45. Fifth. A symmetrical relation of positions, being repeated in a series with gradually diminishing intervals between the repeats, will give us a feeling of rhythmic movement. It will be due to a gradual increase in the number of attractions as the eye passes from one angle of vision to another. [See Fig. 41]. The Rhythm will, no doubt, be somewhat retarded by the sense of successive axes of symmetry.
Fig. 46
In this case a symmetrical group is repeated in a progression of measures. The movement is toward the greater number of attractions at the right end of the series. This increase in the number of attractions is due simply to diminishing intervals in that direction. The eye moves through a series of angles toward the angle which contains the greatest number of attractions. The reader can hardly fail to feel the successive axes of symmetry as a retarding element in this Rhythm.

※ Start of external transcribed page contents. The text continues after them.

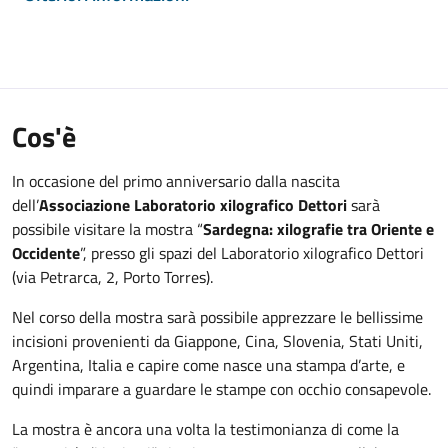
Cos'è
In occasione del primo anniversario dalla nascita
dell’
Associazione Laboratorio xilografico Dettori
sarà
possibile visitare la mostra “
Sardegna: xilografie tra Oriente e
Occidente
”, presso gli spazi del Laboratorio xilografico Dettori
(via Petrarca, 2, Porto Torres).
Nel corso della mostra sarà possibile apprezzare le bellissime
incisioni provenienti da Giappone, Cina, Slovenia, Stati Uniti,
Argentina, Italia e capire come nasce una stampa d’arte, e
quindi imparare a guardare le stampe con occhio consapevole.
La mostra è ancora una volta la testimonianza di come la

46. Sixth. Symmetrical relations of position may be repeated in progressions of scale and of intervals. In that case we get two movements, one caused by a gradual increase in the number of attractions in successive angles of vision, the other being due to a gradual crowding together and convergence of attractions in the same series of angles.
Fig. 47
Comparing this Rhythm with the Rhythm of [Fig. 43], the reader will appreciate the force of a diminution of scale in connection with a diminution of intervals.
47. Seventh. Unstable groups may be repeated in progressions of intervals, in which case the movement in the group is conveyed to the whole series, in which there will be, also, the movement of a gradual increase of attractions from one angle of vision to another. In all such cases contrary motion should be avoided if the object is Rhythm. The several movements should have a harmony of direction.
Fig. 48
In this case the movement in the group is felt throughout the series, and the force of the movement is enhanced by the force of a gradual increase of attractions from one visual angle to another, in the same direction, to the right. By reversing the direction of increasing attractions and so getting the two movements into contrary motion, the feeling of rhythm would be much diminished. Such contrary motions are unsatisfactory unless Balance can be achieved. In that case all sense of movement and of rhythm disappears.

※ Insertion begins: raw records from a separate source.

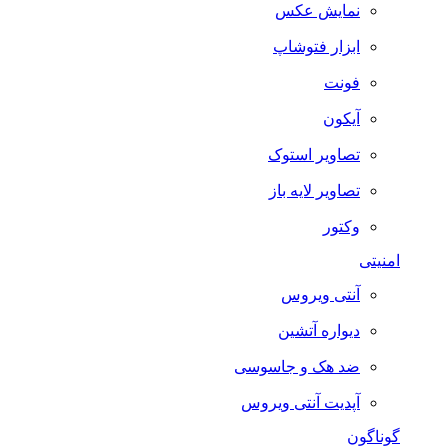
نمایش عکس
ابزار فتوشاپ
فونت
آیکون
تصاویر استوک
تصاویر لایه باز
وکتور
امنیتی
آنتی ویروس
دیواره آتشین
ضد هک و جاسوسی
آپدیت آنتی ویروس
گوناگون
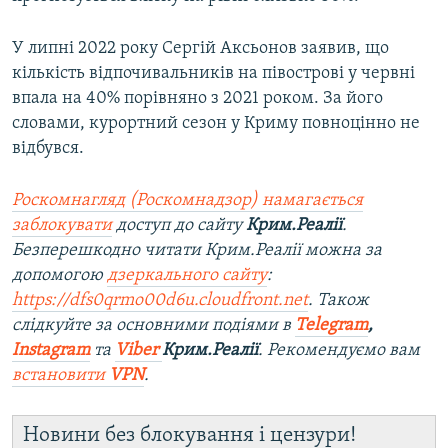
У липні 2022 року Сергій Аксьонов заявив, що
кількість відпочивальників на півострові у червні
впала на 40% порівняно з 2021 роком. За його
словами, курортний сезон у Криму повноцінно не
відбувся.
Роскомнагляд (Роскомнадзор) намагається
заблокувати
доступ до сайту
Крим.Реалії
.
Безперешкодно читати Крим.Реалії можна за
допомогою
дзеркального сайту
:
https://dfs0qrmo00d6u.cloudfront.net
. Також
слідкуйте за основними подіями в
Telegram
,
Instagram
та
Viber
Крим.Реалії
. Рекомендуємо вам
встановити
VPN
.
Новини без блокування і цензури!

48. Eighth. Unstable groups may be repeated, not only in a gradation of intervals, but in a gradation of scale, in which case we have a combination of three causes of movement: lack of stability in the group repeated, a gradual increase in the number of attractions in the sequence of visual angles, and a crowding or convergence of the attractions. Rhythms of this type will not be satisfactory unless the three movements have the same direction.
Fig. 49
Here we have the repetition of an unstable group of attractions in a progression of scale and also of intervals. The arrangement gives us three elements of movement, all in the same direction.

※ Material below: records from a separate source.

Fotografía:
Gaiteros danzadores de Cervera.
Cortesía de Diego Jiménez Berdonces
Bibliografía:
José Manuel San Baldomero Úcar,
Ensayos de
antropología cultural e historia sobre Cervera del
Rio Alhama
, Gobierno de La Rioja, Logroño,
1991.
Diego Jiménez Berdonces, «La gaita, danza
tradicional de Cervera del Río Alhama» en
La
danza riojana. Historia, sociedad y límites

49. Two or even more of such rhythms as I have described may be combined in one compound rhythm, in which the eye will follow two or more distinct movements at the same time. It is important in all compound rhythms that there should be no opposition or conflict of movements, unless of course the object is to achieve a balance of contrary movements. Corresponding rhythms in contrary motion balance one another. If one of the movements is to the right, the other to the left, the balance will be symmetrical.